Genealogical research methods of human genetics are analyzing certain types of structures and gene inheritance in pedigrees.The results and data are used for the prevention, prevention and detection probability of the studied trait in the offspring - hereditary diseases.Type of inheritance can be autosomal (possible sign of the manifestation of the same probability in both sexes) and coupled with a chromosomal sex near the carrier.

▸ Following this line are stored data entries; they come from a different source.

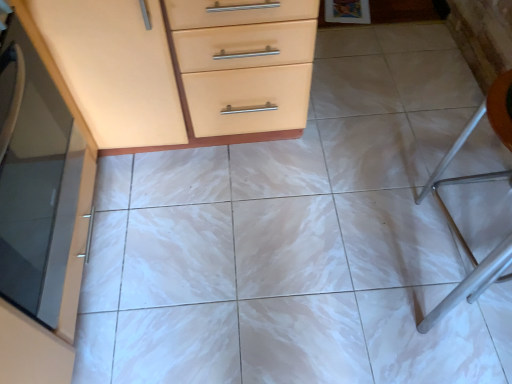 At what (x,y) coordinates should I click in order to perform the action: click on vacant space situated on the left part of orange plastic folding chair at right. Please return your answer as a coordinate pair (x, y). Looking at the image, I should click on (353, 246). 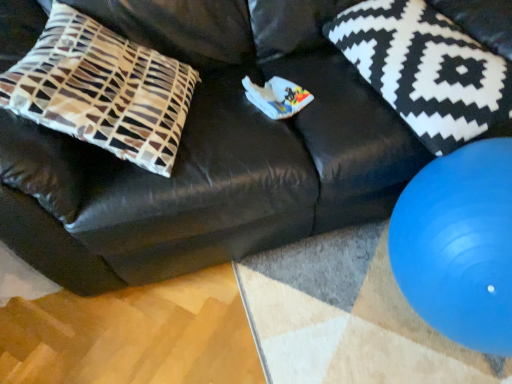 Question: Is brown and white patterned pillow at left, which ranks as the 1th pillow in left-to-right order, at the left side of blue rubber ball at lower right?

Choices:
 (A) yes
 (B) no

Answer: (A)

Question: Is brown and white patterned pillow at left, the 2th pillow from the right, facing away from blue rubber ball at lower right?

Choices:
 (A) no
 (B) yes

Answer: (A)

Question: Considering the relative positions of brown and white patterned pillow at left, which ranks as the 1th pillow in left-to-right order, and blue rubber ball at lower right in the image provided, is brown and white patterned pillow at left, which ranks as the 1th pillow in left-to-right order, in front of blue rubber ball at lower right?

Choices:
 (A) yes
 (B) no

Answer: (B)

Question: Does brown and white patterned pillow at left, the 2th pillow from the right, have a smaller size compared to blue rubber ball at lower right?

Choices:
 (A) yes
 (B) no

Answer: (B)

Question: Is brown and white patterned pillow at left, which ranks as the 1th pillow in left-to-right order, far away from blue rubber ball at lower right?

Choices:
 (A) yes
 (B) no

Answer: (B)

Question: Do you think black and white patterned pillow at upper right, the first pillow from the right, is within brown and white patterned pillow at left, which ranks as the 1th pillow in left-to-right order, or outside of it?

Choices:
 (A) inside
 (B) outside

Answer: (B)

Question: From a real-world perspective, is black and white patterned pillow at upper right, the first pillow from the right, above or below brown and white patterned pillow at left, which ranks as the 1th pillow in left-to-right order?

Choices:
 (A) above
 (B) below

Answer: (B)

Question: Considering the positions of black and white patterned pillow at upper right, the 2th pillow positioned from the left, and brown and white patterned pillow at left, the 2th pillow from the right, in the image, is black and white patterned pillow at upper right, the 2th pillow positioned from the left, taller or shorter than brown and white patterned pillow at left, the 2th pillow from the right,?

Choices:
 (A) tall
 (B) short

Answer: (B)

Question: Is point (471, 74) positioned closer to the camera than point (55, 124)?

Choices:
 (A) farther
 (B) closer

Answer: (A)

Question: Is point (481, 226) closer or farther from the camera than point (352, 24)?

Choices:
 (A) closer
 (B) farther

Answer: (A)

Question: From a real-world perspective, is blue rubber ball at lower right physically located above or below black and white patterned pillow at upper right, the first pillow from the right?

Choices:
 (A) above
 (B) below

Answer: (B)

Question: In the image, is blue rubber ball at lower right positioned in front of or behind black and white patterned pillow at upper right, the first pillow from the right?

Choices:
 (A) front
 (B) behind

Answer: (A)

Question: Is blue rubber ball at lower right to the left or to the right of black and white patterned pillow at upper right, the 2th pillow positioned from the left, in the image?

Choices:
 (A) right
 (B) left

Answer: (A)

Question: From a real-world perspective, is brown and white patterned pillow at left, the 2th pillow from the right, above or below blue rubber ball at lower right?

Choices:
 (A) below
 (B) above

Answer: (B)

Question: From their relative heights in the image, would you say brown and white patterned pillow at left, which ranks as the 1th pillow in left-to-right order, is taller or shorter than blue rubber ball at lower right?

Choices:
 (A) short
 (B) tall

Answer: (B) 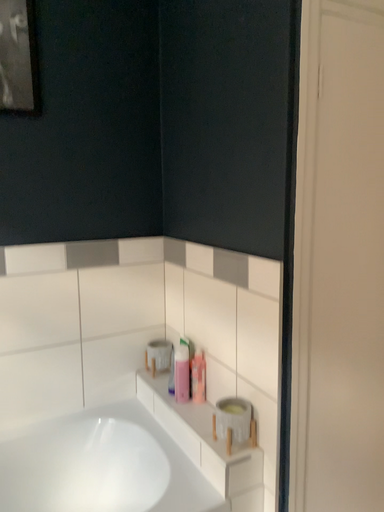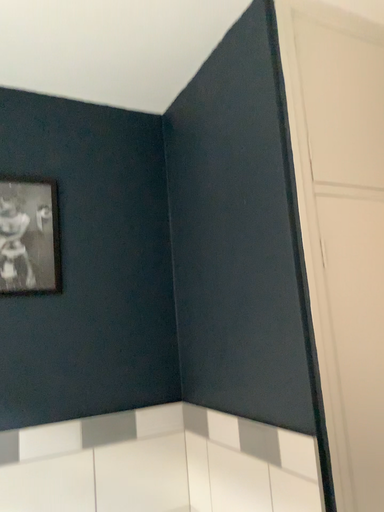 Question: Which way did the camera rotate in the video?

Choices:
 (A) rotated upward
 (B) rotated downward

Answer: (A)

autosomal method, in turn, divided into autosomal dominant inheritance (dominant allele can also be realized in the homozygous and heterozygous) and autosomal recessive inheritance (recessive allele can be realized only in the homozygous state).With this type of inheritance of the disease is manifested through several generations.

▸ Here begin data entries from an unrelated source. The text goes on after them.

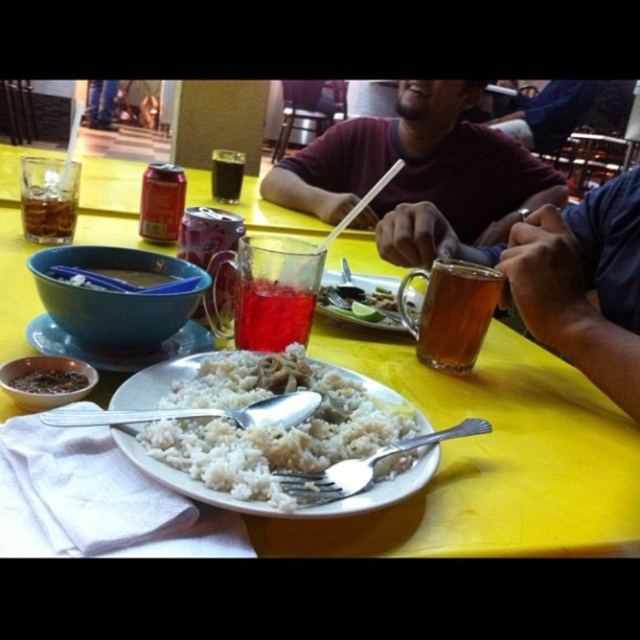 Question: Which point is closer to the camera taking this photo?

Choices:
 (A) (220, 492)
 (B) (243, 314)
 (C) (497, 282)
 (D) (227, 188)

Answer: (A)

Question: Which object appears farthest from the camera in this image?

Choices:
 (A) slightly translucent glass at center
 (B) brown crumbly food at center
 (C) maroon t-shirt at center

Answer: (C)

Question: Does slightly translucent glass at center have a greater width compared to translucent glass cup at upper left?

Choices:
 (A) yes
 (B) no

Answer: (A)

Question: Considering the real-world distances, which object is farthest from the translucent glass at center?

Choices:
 (A) dark brown liquid at center
 (B) translucent glass cup at upper left
 (C) slightly translucent glass at center

Answer: (A)

Question: Can you confirm if yellow plastic table at center is thinner than slightly translucent glass at center?

Choices:
 (A) yes
 (B) no

Answer: (B)

Question: Is translucent glass mug at center in front of brown crumbly food at center?

Choices:
 (A) yes
 (B) no

Answer: (B)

sex-linked inheritance is characterized by localization of the respective gene in homologous and nonhomologous sections Y- or X-chromosomes.As genotypic background, which is localized in the sex chromosomes, determine the hetero- or homozygous women, but men who have only one X chromosome number can only be hemizygous.For example, a heterozygous female can pass the disease is inherited as a son and daughters.
biochemical methods of genetics research conditioned study of hereditary diseases transmitted as a result of gene mutations.Such methods identify human genetics research hereditary metabolic defects by determining protein structures, enzymes, carbohydrates and other metabolic products that remain in the extracellular fluid (blood, sweat, urine, saliva, etc.).

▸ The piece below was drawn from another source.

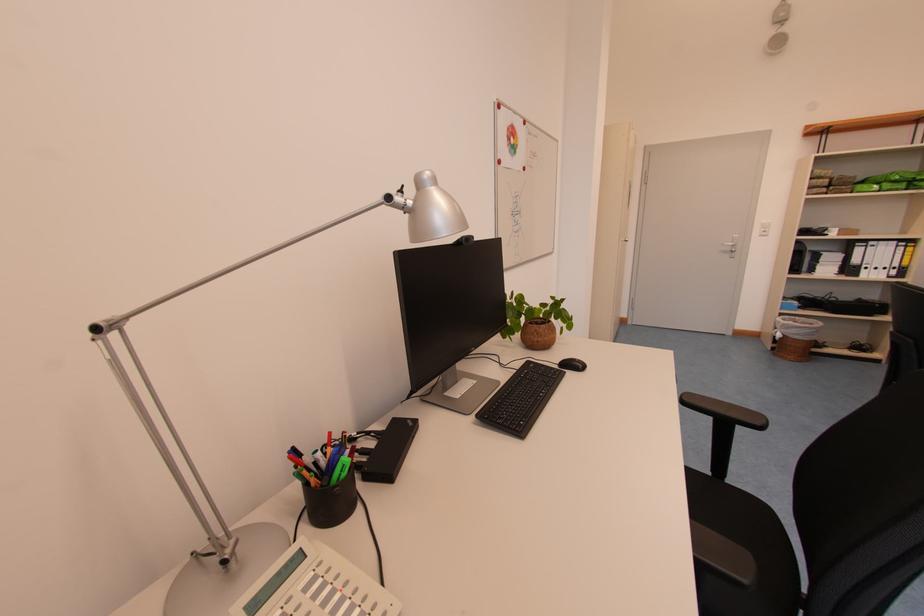 This screenshot has height=616, width=924. Describe the element at coordinates (723, 411) in the screenshot. I see `a black chair armrest` at that location.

twin method study of human genetics find out hereditary traits studied the disease.Identical twins (full body develops from two or more crushed parts of the zygote in the early stage of its development) have an identical genotype, which can detect differences in the result of external influence of the environment on human phenotype.Fraternal twins (two or more fertilized eggs) are of the genotype related to each other people, allowing you to see sredovye hereditary factors and the development of human genotypic backgrounds.
Cytogenetic studies of genetics method used in the study of chromosome morphology and normal karyotype, which allows the detection of genomic and chromosomal mutations to diagnose hereditary diseases at the chromosomal level, as well as to investigate the mutagenic effects of chemicals, pesticides, pharmaceuticals, etc.This technique is widely used in the analysis and subsequent identification of genetic abnormalities of the body before birth.Prenatal diagnosis of amniotic fluid makes the diagnosis in the first trimester of pregnancy, which makes it possible to decide on the termination of pregnancy.